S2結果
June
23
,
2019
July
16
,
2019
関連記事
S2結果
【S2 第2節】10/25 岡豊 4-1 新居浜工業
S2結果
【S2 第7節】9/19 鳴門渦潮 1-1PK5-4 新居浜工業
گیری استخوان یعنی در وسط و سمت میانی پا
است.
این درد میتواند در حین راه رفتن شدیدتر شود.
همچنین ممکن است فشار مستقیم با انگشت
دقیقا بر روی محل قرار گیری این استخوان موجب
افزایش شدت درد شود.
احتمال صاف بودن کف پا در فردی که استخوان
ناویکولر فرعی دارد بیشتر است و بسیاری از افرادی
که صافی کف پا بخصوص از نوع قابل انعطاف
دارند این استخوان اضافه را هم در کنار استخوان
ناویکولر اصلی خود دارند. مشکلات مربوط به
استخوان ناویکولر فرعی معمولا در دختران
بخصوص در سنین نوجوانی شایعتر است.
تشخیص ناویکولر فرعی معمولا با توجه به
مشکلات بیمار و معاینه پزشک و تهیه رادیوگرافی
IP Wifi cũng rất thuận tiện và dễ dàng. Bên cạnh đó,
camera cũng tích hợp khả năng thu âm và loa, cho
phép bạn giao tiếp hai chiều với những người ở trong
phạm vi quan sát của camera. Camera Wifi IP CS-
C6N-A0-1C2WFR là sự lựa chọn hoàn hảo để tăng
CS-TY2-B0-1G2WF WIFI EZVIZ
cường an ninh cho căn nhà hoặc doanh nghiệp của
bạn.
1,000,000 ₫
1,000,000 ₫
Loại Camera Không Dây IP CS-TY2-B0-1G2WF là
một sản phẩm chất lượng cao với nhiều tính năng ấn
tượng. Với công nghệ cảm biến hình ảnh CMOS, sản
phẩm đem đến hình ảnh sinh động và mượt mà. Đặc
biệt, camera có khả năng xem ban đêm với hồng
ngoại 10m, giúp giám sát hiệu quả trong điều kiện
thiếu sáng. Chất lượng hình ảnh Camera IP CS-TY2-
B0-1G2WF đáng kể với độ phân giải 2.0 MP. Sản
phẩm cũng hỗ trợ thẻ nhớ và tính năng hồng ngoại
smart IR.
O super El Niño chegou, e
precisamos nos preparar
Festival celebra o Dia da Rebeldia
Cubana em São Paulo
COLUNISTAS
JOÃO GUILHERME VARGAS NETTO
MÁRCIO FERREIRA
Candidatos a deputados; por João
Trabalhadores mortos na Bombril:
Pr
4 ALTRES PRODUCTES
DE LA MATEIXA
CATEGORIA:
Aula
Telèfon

___

WORK TO COMPLETE: Take the line that contains "tượng. Với công" and every line after it in the material above. Set those lines down exactly and nothing more.

RESPONSE FOR THIS EXERCISE:
tượng. Với công nghệ cảm biến hình ảnh CMOS, sản
phẩm đem đến hình ảnh sinh động và mượt mà. Đặc
biệt, camera có khả năng xem ban đêm với hồng
ngoại 10m, giúp giám sát hiệu quả trong điều kiện
thiếu sáng. Chất lượng hình ảnh Camera IP CS-TY2-
B0-1G2WF đáng kể với độ phân giải 2.0 MP. Sản
phẩm cũng hỗ trợ thẻ nhớ và tính năng hồng ngoại
smart IR.
O super El Niño chegou, e
precisamos nos preparar
Festival celebra o Dia da Rebeldia
Cubana em São Paulo
COLUNISTAS
JOÃO GUILHERME VARGAS NETTO
MÁRCIO FERREIRA
Candidatos a deputados; por João
Trabalhadores mortos na Bombril:
Pr
4 ALTRES PRODUCTES
DE LA MATEIXA
CATEGORIA:
Aula
Telèfon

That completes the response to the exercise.